Parshat Vayeitze
For the week ending 4 Kislev 5760 / 12 - 13 November 1999
Contents
Fleeing from Esav, Yaakov leaves Be’er Sheva and
sets out for Charan, the home of his mother’s family.
After a 14 year stint in the Academy of Shem and Ever, he
resumes his journey and comes to Mount Moriah, the place where his father
Yitzchak was brought as an offering, and the future site of the Beit
Hamikdash. He sleeps there and
dreams of angels going up and down a ladder between Heaven and earth.
Hashem promises him the Land of Israel,
that he will found a great nation and that he will enjoy Divine protection.
Yaakov wakes and vows to build an altar
there and tithe all that he will receive.
Then he travels to Charan and meets his cousin Rachel at the well.
He arranges with her father, Lavan, to
work seven years for her hand in marriage, but Lavan fools Yaakov, substituting
Rachel’s older sister, Leah.
Yaakov commits himself to work another seven years in order to also
marry Rachel. Leah bears four sons
— Reuven, Shimon, Levi and Yehuda — the first Tribes of Israel.
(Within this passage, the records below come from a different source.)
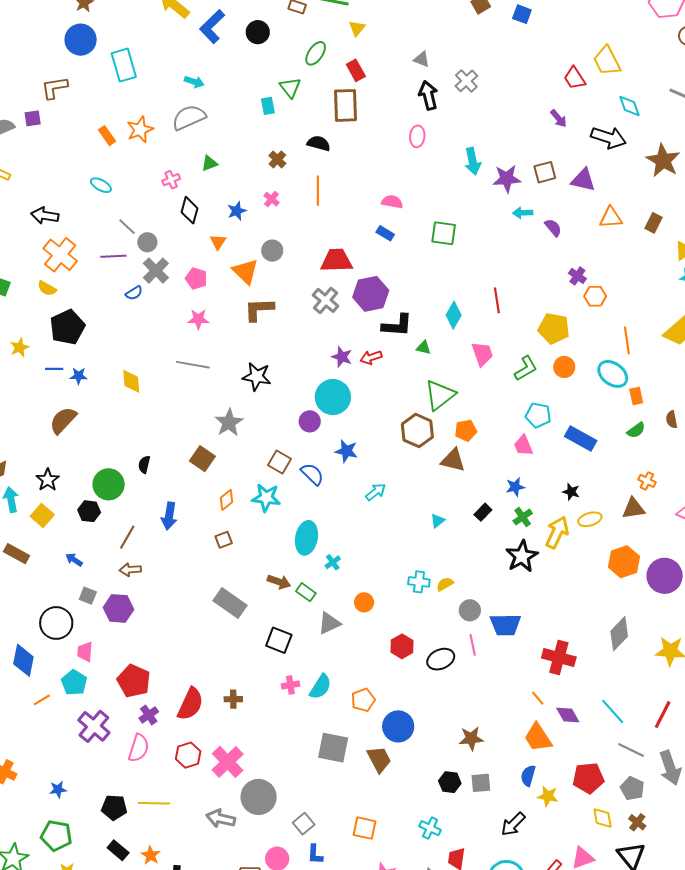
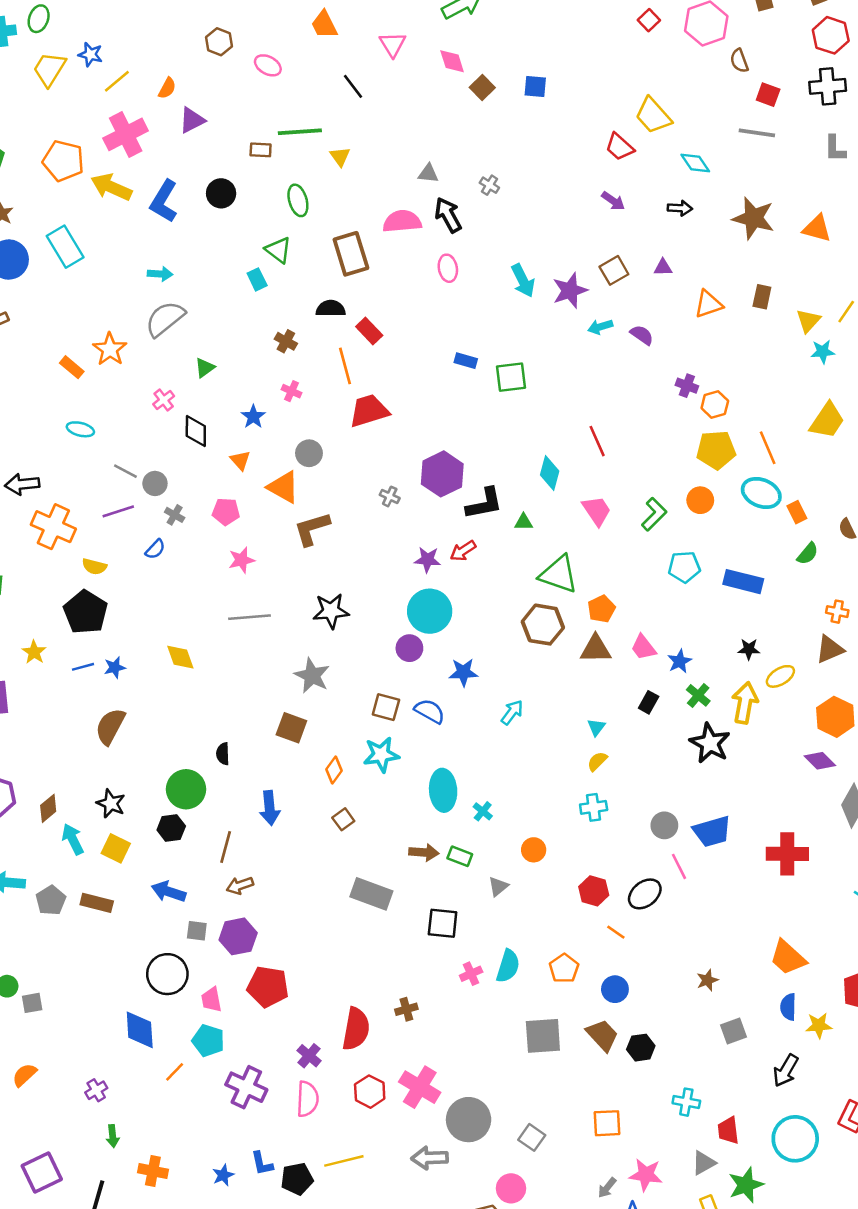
green ellipse: (316, 53) -> (298, 200), turned -35
cyan rectangle: (124, 65) -> (65, 247), moved
red rectangle: (356, 70) -> (369, 331), moved
gray cross: (466, 81) -> (489, 185), size x0.7
black arrow: (609, 138) -> (680, 208), size x0.6
purple triangle: (583, 180) -> (663, 267), size x0.6
pink semicircle: (392, 202) -> (402, 221), moved, size x1.4
blue rectangle: (385, 233) -> (466, 361), moved
red trapezoid: (337, 260) -> (369, 411), moved
gray cross: (156, 271) -> (175, 515), size x0.6
yellow semicircle: (47, 288) -> (94, 567), moved
gray cross: (326, 300) -> (390, 496), size x0.6
yellow pentagon: (554, 328) -> (716, 450), moved
green triangle: (440, 395) -> (559, 574), turned -48
pink trapezoid: (523, 446) -> (643, 647), moved
blue arrow: (74, 560) -> (169, 892), size x1.5
yellow semicircle: (445, 584) -> (597, 761), moved
gray triangle: (329, 623) -> (498, 886), size x0.7
red pentagon: (134, 681) -> (268, 987), moved
orange line: (538, 698) -> (616, 932), moved
purple diamond: (568, 715) -> (820, 761), moved
blue circle: (398, 726) -> (615, 989), size x0.7
brown star: (471, 738) -> (707, 980), size x0.7
black hexagon: (450, 782) -> (641, 1048), moved
blue L-shape: (315, 854) -> (262, 1163), moved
Rachel is barren, and in an attempt to
give Yaakov children, she gives her handmaiden Bilhah to Yaakov as a wife.
Bilhah bears Dan and Naftali.
Leah also gives Yaakov her handmaiden
Zilpah, who bears Gad and Asher.
Leah then bears Yissachar, Zevulun, and a daughter, Dina.
Hashem finally blesses Rachel with a
son, Yosef. Yaakov decides to
leave Lavan, but Lavan, aware of the wealth Yaakov has made for him, is
reluctant to let him go, and concludes a contract of employment with him.
Lavan tries unsuccessfully to swindle
Yaakov, but Yaakov becomes extremely wealthy.
Six years later, Yaakov, aware that Lavan has become
resentful of his wealth, flees with his family.
Lavan pursues them but is warned by Hashem not to harm
them. Yaakov and Lavan agree to a
covenant and Lavan returns home.
Yaakov continues on his way to face his brother Esav.
Contents
IT'S ALL FOR THE BEST!
“And it was in the morning, that behold it was Leah!” (29:25)
The king was unhappy with his Prime Minister.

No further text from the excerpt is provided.